Key questions we answer:
- Can a simple TF-IDF + Logistic Regression baseline match a neural network?
- What does an LSTM capture that bag-of-words models cannot?
- How does a purpose-trained model compare to a pre-trained Transformer out of the box?
imdb-sentiment-analysis/
├── README.md
├── requirements.txt # All dependencies (see Setup)
├── .gitignore
│
├── data/ # Not committed (see Dataset section below)
│ ├── IMDB Dataset.csv # Raw 50K reviews (download from Kaggle)
│ └── imdb_preprocessed.csv # Generated by notebook 02
│
├── notebooks/
│ ├── 01_data_exploration.ipynb # EDA: class balance, review lengths, word frequencies
│ ├── 02_preprocessing.ipynb # Text cleaning pipeline walkthrough
│ ├── 03_classic_ml_models.ipynb # TF-IDF + LogReg, Naive Bayes, SVM, Random Forest
│ ├── 04_deep_learning_model.ipynb # Word embeddings + LSTM (Keras/TensorFlow)
│ └── 05_model_comparison.ipynb # Side-by-side evaluation + pre-trained baseline
│
├── src/
│ ├── __init__.py
│ ├── config.py # Shared paths and constants
│ ├── data_loader.py # Load CSV, apply preprocessing, train/val/test split
│ ├── preprocessing.py # HTML removal, lowercasing, stopwords, lemmatisation
│ ├── features.py # TF-IDF vectoriser + Keras tokeniser/padding
│ ├── classic_models.py # Train and evaluate LogReg, NB, SVM, Random Forest
│ ├── dl_model.py # Build, train, and evaluate LSTM model
│ └── evaluation.py # Metrics, confusion matrices, comparison tables
│
├── models/ # Saved model files (git-ignored, generated by notebooks)
│ └── .gitkeep # (tfidf_vectorizer, logistic_regression, linear_svm,
│ # naive_bayes, random_forest, lstm_final, tokenizer_lstm)
│
├── results/
│ ├── figures/ # Generated plots (14 PNG files)
│ └── metrics/ # Saved metric CSVs (6 files)
│
├── report/
│ └── report.pdf # Final written report
│
├── presentation/
│ └── slides.pdf # Presentation slides
│
├── reflections/
│ ├── ls_reflection.pdf
│ └── cws_reflection.pdf
│
├── app/ # Streamlit presentation app
│ ├── app.py # Entry point: streamlit run app/app.py
│ ├── _shared.py # Shared loaders and formatting helpers
│ └── pages/
│ ├── 1_Preprocessing.py # Interactive preprocessing demo
│ ├── 2_Classic_ML.py # Feature engineering and classic model results
│ ├── 3_Deep_Learning.py # LSTM architecture, training curves, results
│ ├── 4_Model_Comparison.py # Full comparison, error analysis, DistilBERT mismatch
│ └── 5_Live_Demo.py # Real-time prediction from all 5 models
│
├── run_pipeline.py # Runs all notebooks sequentially (with --only / --from flags)

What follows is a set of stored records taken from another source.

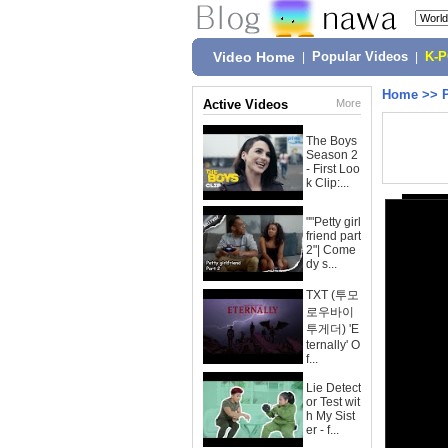
Video Home
|
Popular Videos
|
K-
Home
>>
Active Videos
More
The Boys
Season 2
- First Loo
k Clip:...
""Petty girl
friend part
2"| Come
dy s...
TXT (투모
로우바이
투게더) 'E
ternally' O
f...
Lie Detect
or Test wit
h My Sist
er - f...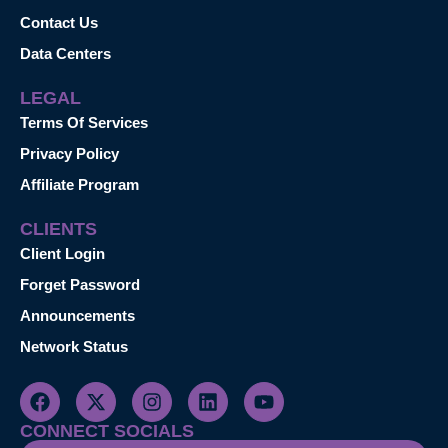
Contact Us
Data Centers
LEGAL
Terms Of Services
Privacy Policy
Affiliate Program
CLIENTS
Client Login
Forget Password
Announcements
Network Status
CONNECT SOCIALS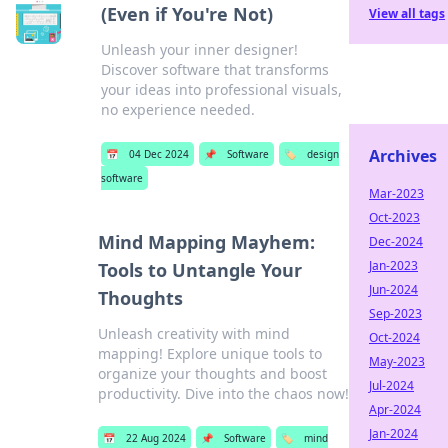
(Even if You're Not)
View all tags
Unleash your inner designer!
Discover software that transforms
your ideas into professional visuals,
no experience needed.
Archives
📅
04 Dec 2024
📌
Software
🏷️
design
software
Mar-2023
Oct-2023
Mind Mapping Mayhem:
Dec-2024
Jan-2023
Tools to Untangle Your
Jun-2024
Thoughts
Sep-2023
Unleash creativity with mind
Oct-2024
mapping! Explore unique tools to
May-2023
organize your thoughts and boost
Jul-2024
productivity. Dive into the chaos now!
Apr-2024
Jan-2024
📅
22 Aug 2024
📌
Software
🏷️
mind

├── download_nltk_data.py # One-time NLTK corpora download
└── COLAB_SETUP.md # Google Colab setup guide (GPU acceleration)
This project requires Python 3.11 exactly.
Why 3.11 specifically?
tensorflow-cpu(used for the LSTM model) does not have a release for Python 3.12 or 3.13 yet.
Python 3.11 has pre-built wheels for every package in this project, meaning nothing needs to compile from source - installation is fast and requires no C compiler.
Download: python-3.11.9-amd64.exe (Windows 64-bit)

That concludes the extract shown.